Excerpt from the entries below: please repeat exactly the lines from the one containing "Target: left lung" through the last one, both ends included, with no pictures.

*Supplied data*
= Beginning of Section =

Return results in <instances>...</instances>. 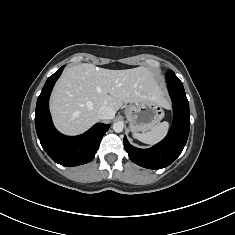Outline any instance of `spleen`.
<instances>
[{"label": "spleen", "mask_w": 235, "mask_h": 235, "mask_svg": "<svg viewBox=\"0 0 235 235\" xmlns=\"http://www.w3.org/2000/svg\"><path fill=\"white\" fill-rule=\"evenodd\" d=\"M168 129H169V123L164 121L149 132L141 134L135 133L133 134V136L143 143L154 145L159 141H161L166 136Z\"/></svg>", "instance_id": "1"}]
</instances>
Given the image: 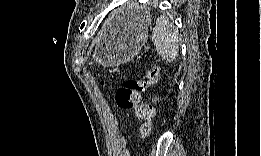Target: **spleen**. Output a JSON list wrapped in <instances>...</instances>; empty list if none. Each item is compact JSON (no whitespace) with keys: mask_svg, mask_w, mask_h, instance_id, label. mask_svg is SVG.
<instances>
[{"mask_svg":"<svg viewBox=\"0 0 261 156\" xmlns=\"http://www.w3.org/2000/svg\"><path fill=\"white\" fill-rule=\"evenodd\" d=\"M151 40L158 54L166 62L176 60L178 55V34L174 25L165 16H160L157 19Z\"/></svg>","mask_w":261,"mask_h":156,"instance_id":"obj_1","label":"spleen"}]
</instances>
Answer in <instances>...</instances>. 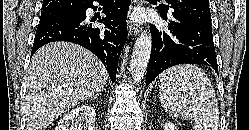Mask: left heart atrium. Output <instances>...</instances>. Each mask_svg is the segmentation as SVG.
I'll return each mask as SVG.
<instances>
[{
    "label": "left heart atrium",
    "mask_w": 249,
    "mask_h": 130,
    "mask_svg": "<svg viewBox=\"0 0 249 130\" xmlns=\"http://www.w3.org/2000/svg\"><path fill=\"white\" fill-rule=\"evenodd\" d=\"M137 20H139V16H137Z\"/></svg>",
    "instance_id": "39dd6f15"
}]
</instances>
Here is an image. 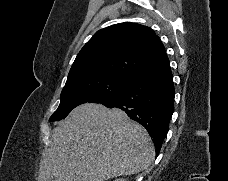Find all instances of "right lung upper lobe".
<instances>
[{
    "mask_svg": "<svg viewBox=\"0 0 228 181\" xmlns=\"http://www.w3.org/2000/svg\"><path fill=\"white\" fill-rule=\"evenodd\" d=\"M168 59L159 37L149 27L120 23L97 31L78 53L67 82L109 74L132 78Z\"/></svg>",
    "mask_w": 228,
    "mask_h": 181,
    "instance_id": "1",
    "label": "right lung upper lobe"
}]
</instances>
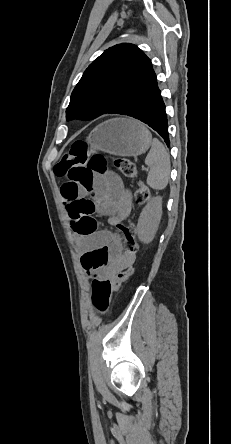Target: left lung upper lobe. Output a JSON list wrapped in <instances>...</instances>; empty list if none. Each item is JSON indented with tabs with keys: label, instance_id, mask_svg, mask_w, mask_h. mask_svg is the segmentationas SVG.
<instances>
[{
	"label": "left lung upper lobe",
	"instance_id": "1",
	"mask_svg": "<svg viewBox=\"0 0 231 444\" xmlns=\"http://www.w3.org/2000/svg\"><path fill=\"white\" fill-rule=\"evenodd\" d=\"M152 69L150 59L137 46L110 47L85 70L71 94L66 119L117 113Z\"/></svg>",
	"mask_w": 231,
	"mask_h": 444
}]
</instances>
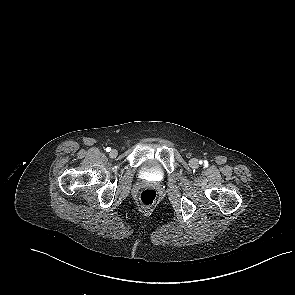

= End of Section =

*Exercise response*
Target: left lung upper lobe. Output a JSON list wrapped in <instances>...</instances>; empty list if none. Each item is JSON indented with tabs with keys: label, instance_id, mask_svg, mask_w, mask_h. mask_svg is the segmentationas SVG.
<instances>
[{
	"label": "left lung upper lobe",
	"instance_id": "1",
	"mask_svg": "<svg viewBox=\"0 0 231 444\" xmlns=\"http://www.w3.org/2000/svg\"><path fill=\"white\" fill-rule=\"evenodd\" d=\"M152 69L150 59L137 46L110 47L85 70L71 94L66 119L117 113Z\"/></svg>",
	"mask_w": 231,
	"mask_h": 444
}]
</instances>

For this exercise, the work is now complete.